Instructions for the task: Find the word "other" in the data below and copy each line that holds it.

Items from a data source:
__________________________________________________

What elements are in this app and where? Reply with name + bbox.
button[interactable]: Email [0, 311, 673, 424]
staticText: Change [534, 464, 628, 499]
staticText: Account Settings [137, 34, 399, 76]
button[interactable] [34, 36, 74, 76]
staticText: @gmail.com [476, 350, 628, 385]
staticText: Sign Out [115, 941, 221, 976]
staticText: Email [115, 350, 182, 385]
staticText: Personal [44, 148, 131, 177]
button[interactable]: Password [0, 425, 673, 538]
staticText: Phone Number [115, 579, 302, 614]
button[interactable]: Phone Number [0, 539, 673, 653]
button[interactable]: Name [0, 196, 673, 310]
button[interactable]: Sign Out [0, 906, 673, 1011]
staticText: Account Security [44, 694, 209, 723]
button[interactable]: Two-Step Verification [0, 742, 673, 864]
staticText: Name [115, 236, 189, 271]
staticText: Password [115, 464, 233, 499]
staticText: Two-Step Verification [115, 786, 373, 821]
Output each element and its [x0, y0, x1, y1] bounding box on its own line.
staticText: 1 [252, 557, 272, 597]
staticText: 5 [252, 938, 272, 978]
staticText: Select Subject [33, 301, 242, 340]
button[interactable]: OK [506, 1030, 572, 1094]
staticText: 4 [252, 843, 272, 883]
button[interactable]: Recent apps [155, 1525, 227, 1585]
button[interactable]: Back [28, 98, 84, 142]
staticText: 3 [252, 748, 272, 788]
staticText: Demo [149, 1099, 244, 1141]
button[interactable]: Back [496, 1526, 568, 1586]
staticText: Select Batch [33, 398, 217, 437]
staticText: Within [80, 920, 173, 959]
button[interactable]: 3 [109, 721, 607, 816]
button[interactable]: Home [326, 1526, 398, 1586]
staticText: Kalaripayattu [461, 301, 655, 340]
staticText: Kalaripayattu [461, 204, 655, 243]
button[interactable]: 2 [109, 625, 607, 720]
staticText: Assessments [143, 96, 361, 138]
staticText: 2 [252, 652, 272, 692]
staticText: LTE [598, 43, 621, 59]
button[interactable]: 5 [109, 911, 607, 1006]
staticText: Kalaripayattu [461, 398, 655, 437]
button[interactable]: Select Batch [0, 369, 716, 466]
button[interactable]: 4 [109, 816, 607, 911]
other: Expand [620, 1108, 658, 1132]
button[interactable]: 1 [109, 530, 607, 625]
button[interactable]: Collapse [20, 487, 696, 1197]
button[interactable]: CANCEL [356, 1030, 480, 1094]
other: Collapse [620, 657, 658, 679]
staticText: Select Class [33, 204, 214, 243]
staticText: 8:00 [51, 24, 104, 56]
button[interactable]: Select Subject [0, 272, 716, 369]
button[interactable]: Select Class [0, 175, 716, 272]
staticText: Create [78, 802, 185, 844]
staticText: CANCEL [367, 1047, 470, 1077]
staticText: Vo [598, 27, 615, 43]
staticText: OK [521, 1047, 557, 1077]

__________________________________________________

Task result:
other: Expand [620, 1108, 658, 1132]
other: Collapse [620, 657, 658, 679]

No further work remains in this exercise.